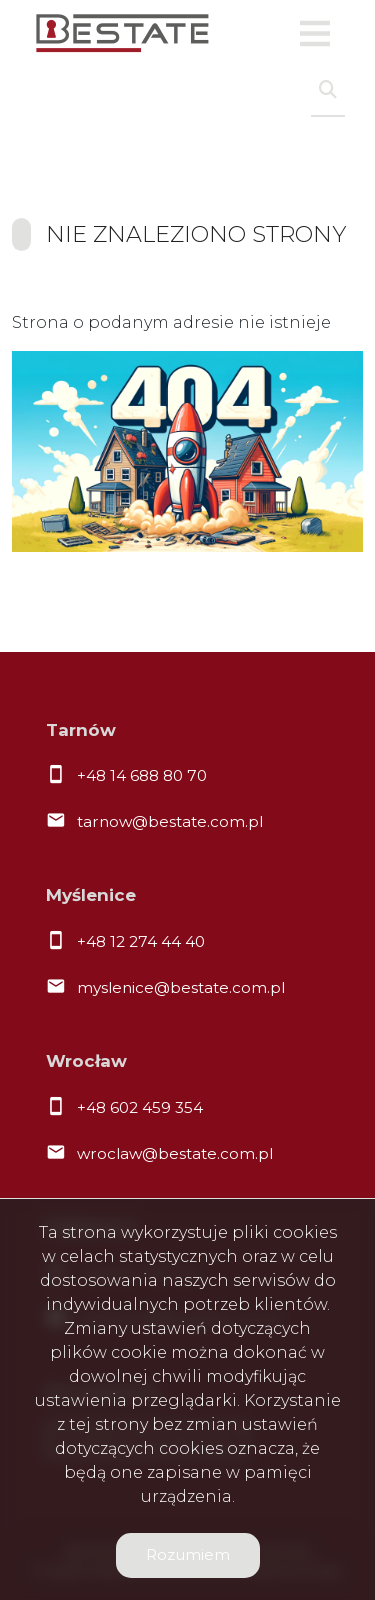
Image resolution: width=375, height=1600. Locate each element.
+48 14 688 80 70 (142, 775)
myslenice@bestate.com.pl (181, 987)
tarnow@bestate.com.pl (170, 821)
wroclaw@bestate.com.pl (175, 1153)
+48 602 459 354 (140, 1107)
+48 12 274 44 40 (141, 941)
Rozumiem (188, 1554)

**Exercise prompt**
All lines from the one containing "wroclaw@bestate.com.pl (175, 1153)" through the end of the material should be restated exactly, with both end lines kept.

**Exercise response**
wroclaw@bestate.com.pl (175, 1153)
+48 602 459 354 (140, 1107)
+48 12 274 44 40 (141, 941)
Rozumiem (188, 1554)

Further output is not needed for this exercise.